JCVD

Now Showing
On DVD 02/02/09
Director: Mabrouk El Mechri
Stars: Jean-Claude Van Damme, François Damiens, Zinedine Soualem
Year:  2008 Running Time:  92 mins Rating: 3 out of 5 Certificate 15
Trailer JCVD 3

Being John Malkovich, Pulp Fiction, and Run Lola Run meet Bloodsport in this entertaining oddity. Jean-Claude Van Damme stars as himself, beset by personal problems and discovering himself at the centre of a real life action movie when he walks into a bank robbery. Flexing his thesping pecs, the Muscles from Brussels proves he has more to offer than 360 degree kicks, and Mabrouk El Mechri’s inventive direction moves proceedings along faster than Bruce Lee’s one-inch-punch.

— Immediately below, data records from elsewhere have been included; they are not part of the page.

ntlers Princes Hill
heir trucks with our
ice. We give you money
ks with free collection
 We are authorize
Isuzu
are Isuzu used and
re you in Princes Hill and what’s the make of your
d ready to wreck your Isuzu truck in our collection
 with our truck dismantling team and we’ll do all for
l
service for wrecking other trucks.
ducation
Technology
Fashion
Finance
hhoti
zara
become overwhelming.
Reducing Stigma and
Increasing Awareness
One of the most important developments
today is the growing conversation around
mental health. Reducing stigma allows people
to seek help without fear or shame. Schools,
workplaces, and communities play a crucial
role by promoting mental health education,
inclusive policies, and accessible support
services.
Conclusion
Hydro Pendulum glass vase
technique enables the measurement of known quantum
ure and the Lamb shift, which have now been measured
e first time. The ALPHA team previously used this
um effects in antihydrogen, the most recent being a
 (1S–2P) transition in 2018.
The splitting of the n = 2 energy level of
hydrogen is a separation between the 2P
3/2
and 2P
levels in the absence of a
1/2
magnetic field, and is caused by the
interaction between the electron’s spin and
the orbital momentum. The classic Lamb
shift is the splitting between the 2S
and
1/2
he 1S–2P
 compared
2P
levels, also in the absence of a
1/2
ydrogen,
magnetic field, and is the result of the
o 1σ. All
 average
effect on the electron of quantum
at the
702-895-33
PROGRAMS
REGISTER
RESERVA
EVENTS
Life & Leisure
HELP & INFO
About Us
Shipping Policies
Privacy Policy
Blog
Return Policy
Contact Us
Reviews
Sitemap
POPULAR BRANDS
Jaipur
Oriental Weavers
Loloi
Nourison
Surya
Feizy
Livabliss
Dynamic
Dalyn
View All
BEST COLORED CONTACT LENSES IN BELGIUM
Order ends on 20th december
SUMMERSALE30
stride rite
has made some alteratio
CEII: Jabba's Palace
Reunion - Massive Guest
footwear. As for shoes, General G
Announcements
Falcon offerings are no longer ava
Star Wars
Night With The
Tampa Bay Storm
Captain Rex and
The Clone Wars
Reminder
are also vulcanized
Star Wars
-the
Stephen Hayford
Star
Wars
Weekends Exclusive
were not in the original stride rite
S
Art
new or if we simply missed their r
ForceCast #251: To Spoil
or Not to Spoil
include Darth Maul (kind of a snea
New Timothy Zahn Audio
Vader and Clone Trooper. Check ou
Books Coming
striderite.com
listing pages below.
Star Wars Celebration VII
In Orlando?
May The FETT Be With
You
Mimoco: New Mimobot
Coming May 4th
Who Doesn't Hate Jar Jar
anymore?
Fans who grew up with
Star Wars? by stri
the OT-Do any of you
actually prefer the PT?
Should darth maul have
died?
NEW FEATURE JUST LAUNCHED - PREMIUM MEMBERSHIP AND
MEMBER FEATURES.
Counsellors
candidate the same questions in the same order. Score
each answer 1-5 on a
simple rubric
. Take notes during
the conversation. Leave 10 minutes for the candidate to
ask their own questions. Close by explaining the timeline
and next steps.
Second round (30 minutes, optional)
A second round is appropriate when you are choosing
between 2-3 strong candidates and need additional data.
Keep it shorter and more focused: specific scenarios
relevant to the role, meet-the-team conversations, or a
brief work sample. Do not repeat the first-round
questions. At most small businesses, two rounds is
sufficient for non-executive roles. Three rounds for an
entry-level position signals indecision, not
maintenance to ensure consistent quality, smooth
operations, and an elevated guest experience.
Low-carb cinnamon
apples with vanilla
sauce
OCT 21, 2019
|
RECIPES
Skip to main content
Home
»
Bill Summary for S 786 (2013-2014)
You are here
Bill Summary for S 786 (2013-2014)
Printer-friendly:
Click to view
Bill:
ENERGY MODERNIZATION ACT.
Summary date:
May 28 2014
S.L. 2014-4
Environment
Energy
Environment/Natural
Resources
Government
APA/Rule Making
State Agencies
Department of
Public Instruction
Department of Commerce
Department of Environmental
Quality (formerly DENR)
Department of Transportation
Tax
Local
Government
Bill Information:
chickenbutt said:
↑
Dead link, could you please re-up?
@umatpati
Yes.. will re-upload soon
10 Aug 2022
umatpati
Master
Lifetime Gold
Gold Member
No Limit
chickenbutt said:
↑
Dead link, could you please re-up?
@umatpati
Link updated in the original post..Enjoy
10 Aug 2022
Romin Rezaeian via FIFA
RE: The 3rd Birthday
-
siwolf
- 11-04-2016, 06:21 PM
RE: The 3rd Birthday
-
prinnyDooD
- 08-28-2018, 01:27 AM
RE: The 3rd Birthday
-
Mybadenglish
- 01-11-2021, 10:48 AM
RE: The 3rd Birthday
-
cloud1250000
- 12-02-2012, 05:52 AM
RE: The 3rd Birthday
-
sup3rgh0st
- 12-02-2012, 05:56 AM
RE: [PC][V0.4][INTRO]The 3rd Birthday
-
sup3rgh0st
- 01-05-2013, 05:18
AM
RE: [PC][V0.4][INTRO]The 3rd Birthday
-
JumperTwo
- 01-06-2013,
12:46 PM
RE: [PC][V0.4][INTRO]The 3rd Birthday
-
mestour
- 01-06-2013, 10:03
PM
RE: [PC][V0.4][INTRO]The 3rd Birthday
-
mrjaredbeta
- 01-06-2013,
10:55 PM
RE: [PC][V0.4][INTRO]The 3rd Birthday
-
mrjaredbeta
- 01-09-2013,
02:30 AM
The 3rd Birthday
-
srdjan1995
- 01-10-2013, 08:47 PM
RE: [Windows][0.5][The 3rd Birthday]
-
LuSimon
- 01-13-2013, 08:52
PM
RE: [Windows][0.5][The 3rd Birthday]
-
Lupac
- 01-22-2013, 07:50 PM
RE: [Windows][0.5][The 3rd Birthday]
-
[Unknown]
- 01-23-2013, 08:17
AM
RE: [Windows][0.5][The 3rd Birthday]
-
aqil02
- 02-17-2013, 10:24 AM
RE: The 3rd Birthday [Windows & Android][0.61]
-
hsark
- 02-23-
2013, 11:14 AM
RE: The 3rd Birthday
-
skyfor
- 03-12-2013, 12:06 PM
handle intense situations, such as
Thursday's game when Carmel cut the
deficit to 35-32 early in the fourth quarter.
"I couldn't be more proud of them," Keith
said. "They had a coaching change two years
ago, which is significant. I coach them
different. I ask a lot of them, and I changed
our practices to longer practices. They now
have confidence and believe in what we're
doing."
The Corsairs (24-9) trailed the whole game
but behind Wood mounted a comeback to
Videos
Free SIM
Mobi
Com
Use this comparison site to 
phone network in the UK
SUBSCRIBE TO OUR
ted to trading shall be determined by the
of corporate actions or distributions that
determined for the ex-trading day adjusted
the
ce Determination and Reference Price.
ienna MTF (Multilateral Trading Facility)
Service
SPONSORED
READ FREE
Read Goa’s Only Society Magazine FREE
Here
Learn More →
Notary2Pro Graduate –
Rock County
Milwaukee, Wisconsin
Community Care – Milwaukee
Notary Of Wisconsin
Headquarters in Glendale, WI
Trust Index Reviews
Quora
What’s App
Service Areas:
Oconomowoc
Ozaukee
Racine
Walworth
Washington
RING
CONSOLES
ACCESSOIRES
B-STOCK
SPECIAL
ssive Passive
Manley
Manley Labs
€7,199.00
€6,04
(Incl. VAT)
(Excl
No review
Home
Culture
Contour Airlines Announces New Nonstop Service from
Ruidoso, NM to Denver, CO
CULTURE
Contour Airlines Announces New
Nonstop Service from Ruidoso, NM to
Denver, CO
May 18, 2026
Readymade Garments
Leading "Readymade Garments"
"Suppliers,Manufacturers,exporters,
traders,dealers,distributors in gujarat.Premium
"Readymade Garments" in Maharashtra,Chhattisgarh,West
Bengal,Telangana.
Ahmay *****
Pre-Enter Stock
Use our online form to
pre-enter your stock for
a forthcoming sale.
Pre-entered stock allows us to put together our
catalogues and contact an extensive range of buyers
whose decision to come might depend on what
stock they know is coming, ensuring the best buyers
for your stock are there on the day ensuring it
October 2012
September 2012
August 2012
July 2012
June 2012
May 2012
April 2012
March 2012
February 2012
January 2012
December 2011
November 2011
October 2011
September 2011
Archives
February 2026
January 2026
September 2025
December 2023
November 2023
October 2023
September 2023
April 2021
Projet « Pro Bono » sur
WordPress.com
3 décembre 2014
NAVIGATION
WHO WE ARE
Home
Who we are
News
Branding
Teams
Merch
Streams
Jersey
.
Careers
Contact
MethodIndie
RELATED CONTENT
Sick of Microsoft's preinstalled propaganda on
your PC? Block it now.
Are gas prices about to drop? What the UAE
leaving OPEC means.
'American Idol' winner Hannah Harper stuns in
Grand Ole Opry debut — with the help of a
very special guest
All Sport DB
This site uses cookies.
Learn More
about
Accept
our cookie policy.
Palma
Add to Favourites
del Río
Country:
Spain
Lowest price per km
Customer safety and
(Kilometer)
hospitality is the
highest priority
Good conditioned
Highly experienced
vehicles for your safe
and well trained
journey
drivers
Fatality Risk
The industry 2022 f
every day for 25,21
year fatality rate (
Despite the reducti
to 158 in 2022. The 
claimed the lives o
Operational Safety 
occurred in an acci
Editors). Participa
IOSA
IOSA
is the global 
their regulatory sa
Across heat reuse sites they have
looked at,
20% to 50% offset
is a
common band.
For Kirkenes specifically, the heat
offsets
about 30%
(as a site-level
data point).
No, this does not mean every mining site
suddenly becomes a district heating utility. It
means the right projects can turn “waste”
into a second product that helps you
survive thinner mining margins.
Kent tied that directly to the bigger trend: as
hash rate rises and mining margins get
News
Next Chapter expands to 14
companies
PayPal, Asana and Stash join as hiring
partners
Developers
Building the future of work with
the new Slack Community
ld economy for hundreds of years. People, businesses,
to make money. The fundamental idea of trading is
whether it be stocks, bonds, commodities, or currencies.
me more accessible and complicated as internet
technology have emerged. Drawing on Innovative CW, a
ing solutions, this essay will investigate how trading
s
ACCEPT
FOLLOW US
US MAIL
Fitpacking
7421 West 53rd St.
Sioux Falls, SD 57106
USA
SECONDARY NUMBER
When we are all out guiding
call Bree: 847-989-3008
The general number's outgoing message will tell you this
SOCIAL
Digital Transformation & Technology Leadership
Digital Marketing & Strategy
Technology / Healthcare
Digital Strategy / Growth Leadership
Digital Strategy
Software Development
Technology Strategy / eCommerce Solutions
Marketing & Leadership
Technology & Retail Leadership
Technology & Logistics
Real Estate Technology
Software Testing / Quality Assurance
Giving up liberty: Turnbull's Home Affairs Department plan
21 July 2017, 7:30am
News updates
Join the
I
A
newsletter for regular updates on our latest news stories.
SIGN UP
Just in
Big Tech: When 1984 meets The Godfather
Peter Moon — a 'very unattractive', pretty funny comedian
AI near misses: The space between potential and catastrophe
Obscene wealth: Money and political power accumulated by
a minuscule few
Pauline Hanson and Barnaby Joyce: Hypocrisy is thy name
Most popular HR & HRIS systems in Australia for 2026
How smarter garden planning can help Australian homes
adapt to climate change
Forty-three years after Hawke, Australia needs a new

Well, almost.

Review

Jean-Van Damme is unlikely to get a call from Quentin Tarantino or Spike Jonze any time soon.  

So, like any self-respecting can-do action star who conquered Hollywood’s straight to video market armed with no English but some fancy karate, Van Damme has created his own post-modern action movie.
 
And against the odds the late fortysomething star of such pizza-on-the-lap classics as Wake of Death, Maximum Risk and Sudden Death has pulled it off.
 
Despite sounding like a mutated variant of a sexually transmitted disease, JCVD is infectious for all the right reasons. 
 
A down on his luck Van Damme journeys back to Belgium in the wake of a messy custody battle to take stock of his failed marriage and sputtering career.
 
When an ATM refuses to cough up any cash, he unwittingly stumbles into the middle of a robbery. But, due to his personal troubles the police believe he’s done an OJ and held up the bank to meet alimony payments.
 
As the situation spirals out of control and bullets start flying, a media circus brings world attention to the beleaguered Belgian.

JCVD is indulgent, scattershot and requires prior knowledge of the Van Damme oeuvre – a running joke casts his Hard Target director John Woo in a poor light. 

But, rather than a one-note vanity project, this takes ego-free pot-shots at the vagaries of fame (JC loses a lead role because “Steven Seagal agreed to cut off his ponytail”), and turns a standard action movie set-up into a taut hostage thriller, the self-proclaimed “Fred Astaire of karate” barely permitted to bust any moves.
 
Although it’s likely Jean-Claude himself scaled back the martial arts to prove he can handle a more-or-less straight role, even allowing himself a centrepiece seven minute to-camera monologue.
 
Self-aggrandising, self-deprecating, part-confessional, this scene veers between laughable and riveting, but the Belgian commands attention throughout.
 
An impressive opening three minute single-take scene as Jean Claude lays Van Damage on central casting goons should satiate action junkies, and we learn his real name is Van Varenberg.

JCVD is unlikely to win an Oscar, but we say roll on Universal Soldier: The Next Generation (due out 2009/10).